Wśród wielu fotografii, które znalazły się na aukcji, znalazła się unikatowa fotografia „Karkonosze” wykonana przez zmarłą przed rokiem wybitną fotografkę Ewę Andrzejewską. Dochód licytacji tej pracy zostanie przekazany na dofinansowanie druku albumu z portretami z ul. Daszyńskiego 10 wykonanymi przez artystkę.
Aukcja powoli nabierała dynamiki, ale pierwsze licytowane płótna, pochodzące z początków XX w., nie zyskały zainteresowania.
Organizatorzy uznali efekty tegorocznej licytacji za porównywalne z ubiegłorocznymi: sprzedano 15 prac, a dochód wyniósł ok. 20 tys. zł. Najbardziej usatysfakcjonowany może się poczuć Tomasz Mielech, artysta fotografik, bowiem był jedynym, którego wszystkie wystawione na aukcji fotografie, dodajmy - wykonane techniką tradycyjną - znalazły nabywców. Być może jest to wyraźny sygnał, że licytujący są lokalnymi patriotami, ceniącymi twórczość rodzimych artystów – a to z kolei może być wskazówką na przyszłość. Czekamy wobec tego na następne aukcje z nadzieją, że liczba licytujących będzie z roku na rok większa, bowiem obcowanie ze sztuką może być dla nas terapią i przyjemnie jest żyć w otoczeniu pięknych dzieł.
Komentarze (7)
Prtret Marylin Monroe był za 27.000,- a nie za 270.000,-!

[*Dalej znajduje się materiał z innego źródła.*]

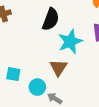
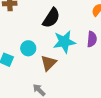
cyan circle: (37, 87) -> (28, 48), moved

Od zawsze "Marilyn Monroe". Może warto byłoby przyłożyć się do poprawnej pisowni, bo gdzie znaczenie i rola mediów we współczesnej edukacji? No chyba, że prowincji nie obowiązuje...
wielka szkoda,że nie było informacji bez wątpienia wziąłbym udział...
czy jeszcze można nabyc jakieś prace????
Wciąż jest możliwość nabycia prac aukcyjnych. Zapraszam na stronę: bwajg-aukcja.pl, na której widnieją dzieła biorące udział w II Aukcji Dzieł Sztuki. Jeżeli będzie Pan nadal zainteresowany - proszę o kontakt z BWA. Pozdrawiam, Beata
Marilyn, a nie "Marylin".
Może to nie był portret Marilyn Monroe, ale jakiejś nieznanej Mary. Wstyd tak przekręcać tak znane imię największej gwiazdy filmowej XX wieku.